Principe fondateur de la République, la laïcité n’est pas un vain mot pour les deux cents membres du Creal 76 (Comité de réflexion et d’action laïque). Cette même laïcité portée dans tous les débats surtout en pleine présidentielle, aux définitions variantes selon le locuteur.
« Pour nous, la laïcité c’est avant tout le rejet de toute forme de domination. C’est pour cela que le Creal est féministe, antiraciste, contre la toute-puissance de l’argent. On lie le combat laïc au combat social. Quand il y a des reculs sociaux, il y a aussi des reculs laïcs », estiment Francis Vanhee, Pascal Langois et Ani Cornélis. « Le combat pour la laïcité est d’autant plus d’actualité que les discours des droites extrêmes dénaturent la notion même de laïcité, qui en fait un chiffon rouge identitaire, qui essaie de stigmatiser les personnes de confession musulmane. Or la laïcité, en affirmant la liberté de conscience et le libre exercice des cultes sans reconnaissance officielle de la religion est un principe d’unité qui permet le vivre ensemble de tous, de tous les particularismes religieux mais aussi d’autres formes de spiritualité. C’est un principe d’unité et de concorde. »

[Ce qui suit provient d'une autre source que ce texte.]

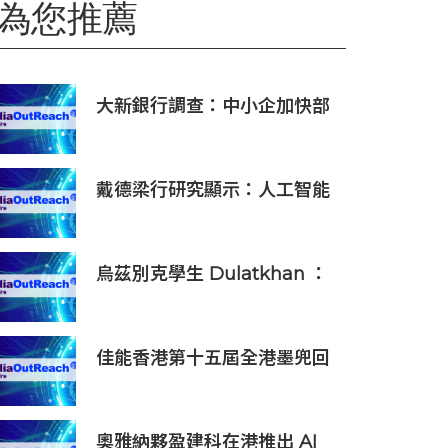
為您推薦
大新銀行調查：中小企加快部
署轉型 人工智能與北都發展
帶來新機遇
戴德梁行研究顯示：人工智能
將拉動亞太經濟強勁增長， 提
振房地產需求
烏茲別克學生 Dulatkhan ：
拓展視野，在香港中文大學擘
劃未來
佳能香港第十五屆全港墨兜回
收校獎賽頒獎禮順利舉行 攜手
學界推廣可持續發展
奧雅納夥盈建科在港推出 AI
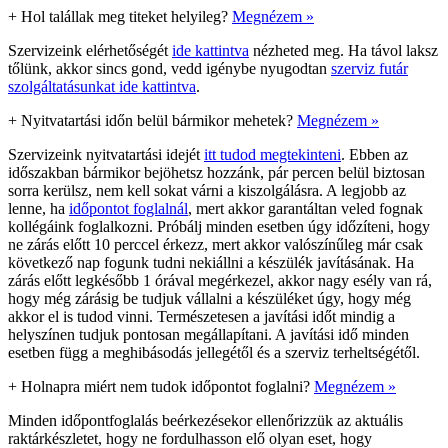
+
Hol talállak meg titeket helyileg?
Megnézem »
Szervizeink elérhetőségét
ide kattintva
nézheted meg. Ha távol laksz
tőlünk, akkor sincs gond, vedd igénybe nyugodtan
szerviz futár
szolgáltatásunkat ide kattintva
.
+
Nyitvatartási időn belül bármikor mehetek?
Megnézem »
Szervizeink nyitvatartási idejét
itt tudod megtekinteni
. Ebben az
időszakban bármikor bejöhetsz hozzánk, pár percen belül biztosan
sorra kerülsz, nem kell sokat várni a kiszolgálásra. A legjobb az
lenne, ha
időpontot foglalnál
, mert akkor garantáltan veled fognak
kollégáink foglalkozni. Próbálj minden esetben úgy időzíteni, hogy
ne zárás előtt 10 perccel érkezz, mert akkor valószínűleg már csak
következő nap fogunk tudni nekiállni a készülék javításának. Ha
zárás előtt legkésőbb 1 órával megérkezel, akkor nagy esély van rá,
hogy még zárásig be tudjuk vállalni a készüléket úgy, hogy még
akkor el is tudod vinni. Természetesen a javítási időt mindig a
helyszínen tudjuk pontosan megállapítani. A javítási idő minden
esetben függ a meghibásodás jellegétől és a szerviz terheltségétől.
+
Holnapra miért nem tudok időpontot foglalni?
Megnézem »
Minden időpontfoglalás beérkezésekor ellenőrizzük az aktuális
raktárkészletet, hogy ne fordulhasson elő olyan eset, hogy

Observatoire de la laïcité scolaire
C’est dans cet esprit que le Creal 76 observe et dénonce les atteintes à la laïcité dans les services publics, les hôpitaux, mais et surtout les établissements d’enseignement du premier et second degré. « Il n’est pas neutre que la Région, dirigée depuis peu par Hervé Morin, ait augmenté de 75 % l’enveloppe dédiée à l’enseignement privé qui est à 98 % un enseignement catholique. Depuis 2013, on assiste à une reprise en main de l’enseignement privé par les évêques, parce que c’est le seul point de contact entre l’Église et une grande partie de la population (14 % des élèves du 1er degré en France, 21 % du second degré). » Le Creal 76 a créé l’Observatoire de la laïcité scolaire qui réunit syndicats, parents d’élèves, délégation départementale de l’Éducation nationale. Son but : vérifier commune par commune que les crédits alloués à l’enseignement privé - « qui est un choix, demande-t-on à la puissance publique de nous rembourser nos frais de transport par exemple ? » - soient les plus bas possibles.

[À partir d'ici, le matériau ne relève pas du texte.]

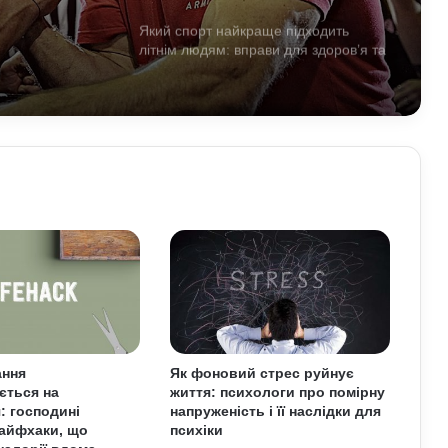
Який спорт найкраще підходить
літнім людям: вправи для здоров’я та
довголіття
Як на нас впливають мотивуючі
фільми про спорт: думка спеціалістів
Як білок у продуктах допомагає
спортсменам: користь для м’язів та
відновлення
Для чого дітям спортивні ігри:
розвиток тіла й мислення через
активність
ання
Як фоновий стрес руйнує
ється на
життя: психологи про помірну
Як правильно готуватися до спорту:
: господині
напруженість і її наслідки для
прості кроки, що захищають тіло від
айфхаки, що
психіки
перевантажень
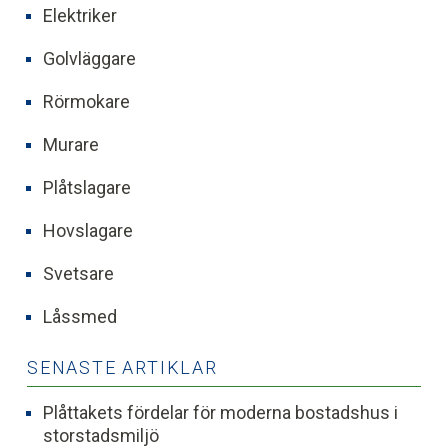
Elektriker
Golvläggare
Rörmokare
Murare
Plåtslagare
Hovslagare
Svetsare
Låssmed
SENASTE ARTIKLAR
Plåttakets fördelar för moderna bostadshus i
storstadsmiljö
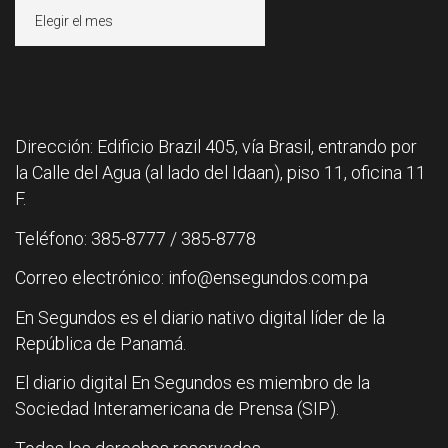
Archivos
Dirección: Edificio Brazil 405, vía Brasil, entrando por
la Calle del Agua (al lado del Idaan), piso 11, oficina 11
F.
Teléfono: 385-8777 / 385-8778
Correo electrónico: info@ensegundos.com.pa
En Segundos es el diario nativo digital líder de la
República de Panamá.
El diario digital En Segundos es miembro de la
Sociedad Interamericana de Prensa (SIP).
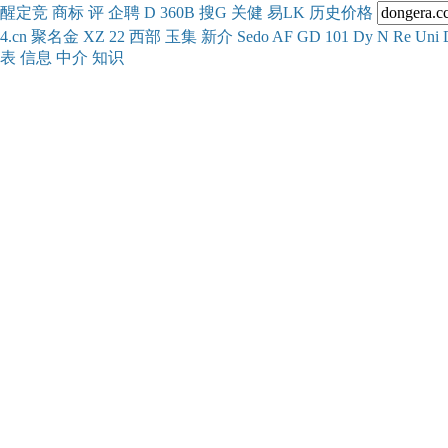
醒
定
竞
商
标
评
企
聘
D
360
B
搜
G
关健
易
LK
历史
价格
4.cn
聚名
金
XZ
22
西部
玉
集
新
介
Se
do
AF
GD
101
Dy
N
Re
Uni
表
信息
中介
知识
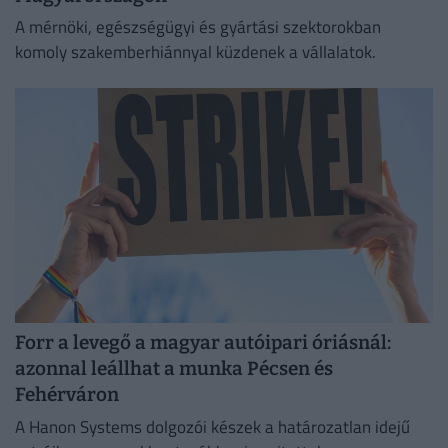
A mérnöki, egészségügyi és gyártási szektorokban
komoly szakemberhiánnyal küzdenek a vállalatok.
Forr a levegő a magyar autóipari óriásnál:
azonnal leállhat a munka Pécsen és
Fehérváron
A Hanon Systems dolgozói készek a határozatlan idejű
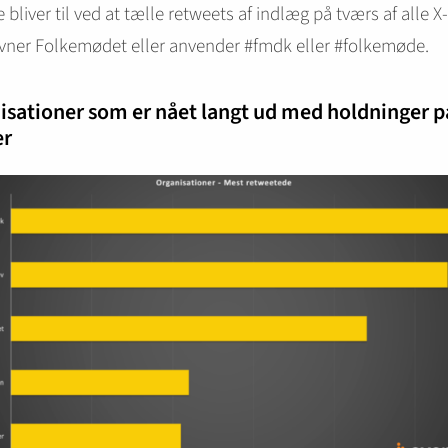
e bliver til ved at tælle retweets af indlæg på tværs af alle X
vner Folkemødet eller anvender #fmdk eller #folkemøde.
isationer som er nået langt ud med holdninger p
er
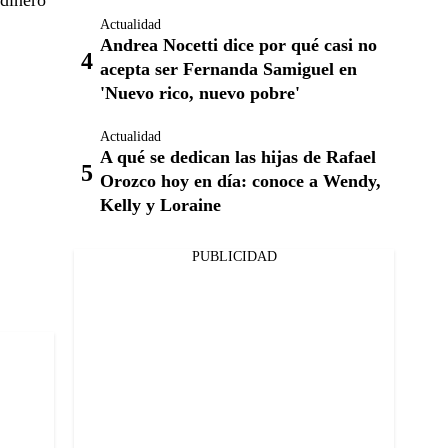
 dinero
Actualidad
Andrea Nocetti dice por qué casi no
acepta ser Fernanda Samiguel en
'Nuevo rico, nuevo pobre'
Actualidad
A qué se dedican las hijas de Rafael
Orozco hoy en día: conoce a Wendy,
Kelly y Loraine
PUBLICIDAD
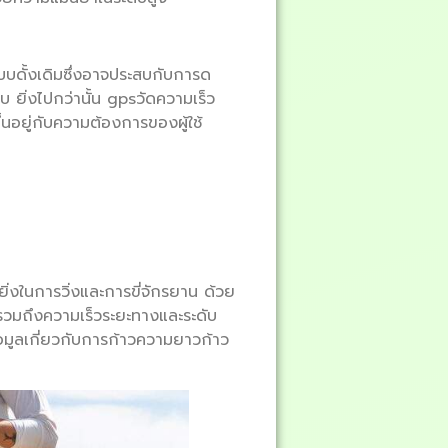
บบดั้งเดิมซึ่งอาจประสบกับการด
ยิ่งไปกว่านั้น gpsวัดความเร็ว
้นอยู่กับความต้องการของผู้ใช้
ิ่งในการวิ่งและการขี่จักรยาน ด้วย
รวมถึงความเร็วระยะทางและระดับ
อมูลเกี่ยวกับการก้าวความยาวก้าว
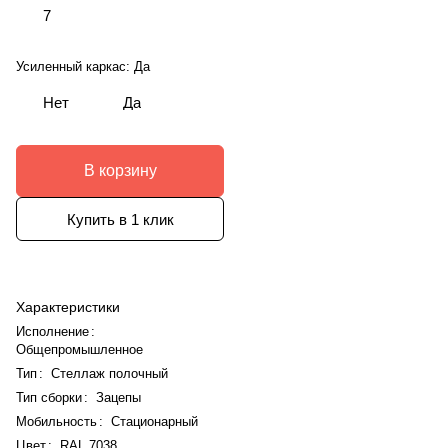
7
Усиленный каркас:
Да
Нет
Да
В корзину
Купить в 1 клик
Характеристики
Исполнение
:
Общепромышленное
Тип
:
Стеллаж полочный
Тип сборки
:
Зацепы
Мобильность
:
Стационарный
Цвет
:
RAL 7038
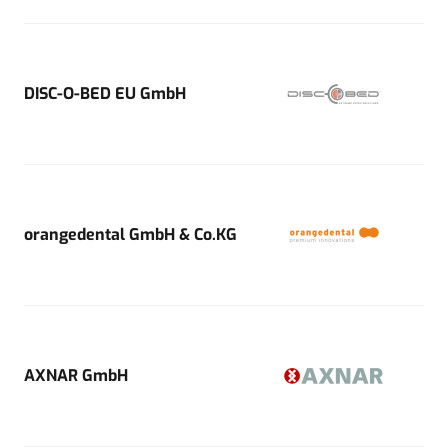
DISC-O-BED EU GmbH
orangedental GmbH & Co.KG
AXNAR GmbH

« La pression communautaire existe »
« La loi prévoit que chaque commune doit donner à l’enseignement privé un forfait communal. Il doit être, par élève, au moins égal à ce que la commune alloue par élève du public. Mais il faut veiller à ce que ce forfait communal ne porte que sur les enseignements obligatoires, que cela ne déborde pas sur les frais de cantine, de chauffage. » Cette action de lobbying n’a pas porté ses fruits à Rouen. « On a l’impression qu’une fois la subvention acquise, clientélisme oblige, les élus rechignent à revenir dessus », constate le Creal 76. Le comité se préoccupe aussi de l’entrisme de plus en plus patent de fédérations patronales dans l’enseignement public.
Mais l’enseignement privé est-il la seule menace sur la laïcité ? « Nous ne sommes pas dans le déni. Les emprises de l’Islam politique existent. La pression communautaire existe ». Le 15 février prochain (sur inscription obligatoire), le Creal 76 reçoit à la halle aux Toiles Djemila Benhabib, une auteure d’origine algérienne, qui a fui l’Algérie en 1994 (au moment du Front islamique du salut) pour le Québec, sur le thème : « Féminisme et laïcité à l’épreuve de l’islam politique ». Vaste programme.